* Your assignment *
The answer must be the full data, restated word for word, with no pictures in it.

[Exercise materials — start]

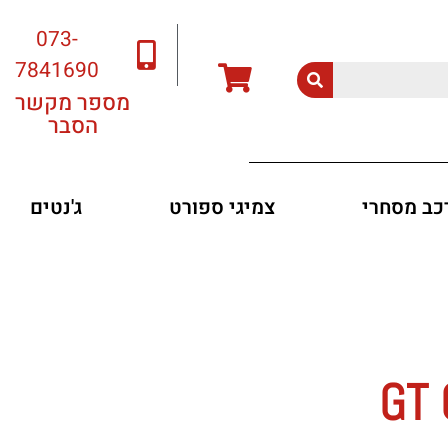
073-
7841690
מספר מקשר
הסבר
רכב מסחרי
צמיגי ספורט
ג'נטים
GT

[Exercise materials — finish]

* Response *
073-
7841690
מספר מקשר
הסבר
רכב מסחרי
צמיגי ספורט
ג'נטים
GT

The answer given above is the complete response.